Le salaire doit aussi permettre une redistribution des fruits de la croissance qui est en tout premier lieu le produit du travail. Et c’est justice. Justice sociale ! Condition nécessaire de l’Etat de droit ! Sinon on ne fait que vider le contrat social de toute substance, ou l’amputer d’un pilier fondamental. Autrement, un contrat social qui ignore cette dimension d’intégration est tout simplement boiteux.
En Haïti où l’on se débat depuis près de deux décennies dans une problématique transition démocratique, cette question requiert la plus grande attention d’autant qu’on a jamais connu l’Etat social ou l’Etat-providence, même dans son contenu minimal. Ainsi, en arrière-plan de cette question de l’emploi, du coût de la main-d’œuvre, il y a aussi l’enjeu du choix de société.
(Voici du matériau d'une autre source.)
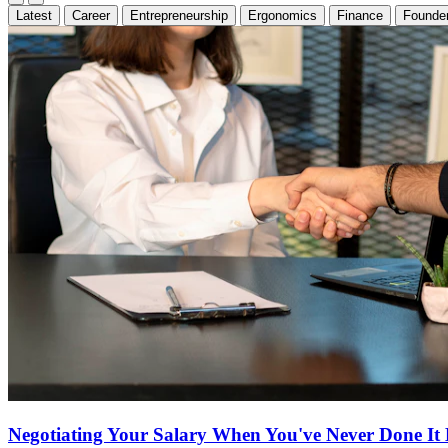
Latest
Career
Entrepreneurship
Ergonomics
Finance
Founder
Negotiating Your Salary When You've Never Done It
Le pacte de travail ne saurait remplacer le pacte de citoyenneté, fondement de la société démocratique. Il serait naïf de croire que ces deux pactes ne sont pas antagoniques, mais au-delà de l’individu-ouvrier-salarié dans l’entreprise, il y a plus fondamentalement l’individu-citoyen dans la Cité. Ce dernier jouissant de tous les droits constitutifs d’une société démocratique, dont celui de réclamer des conditions de travail conformes à la dignité humaine. Vouloir instituer la régulation marchande comme seule forme de régulation c’est tout simplement refuser la démocratie. Dans une société démocratique l’entreprise ne peut pas être une enclave d’exception soumise à la dictature patronale. La société démocratique est celle où est offert à tous la possibilité d’épanouissement individuel dans toutes ses dimensions.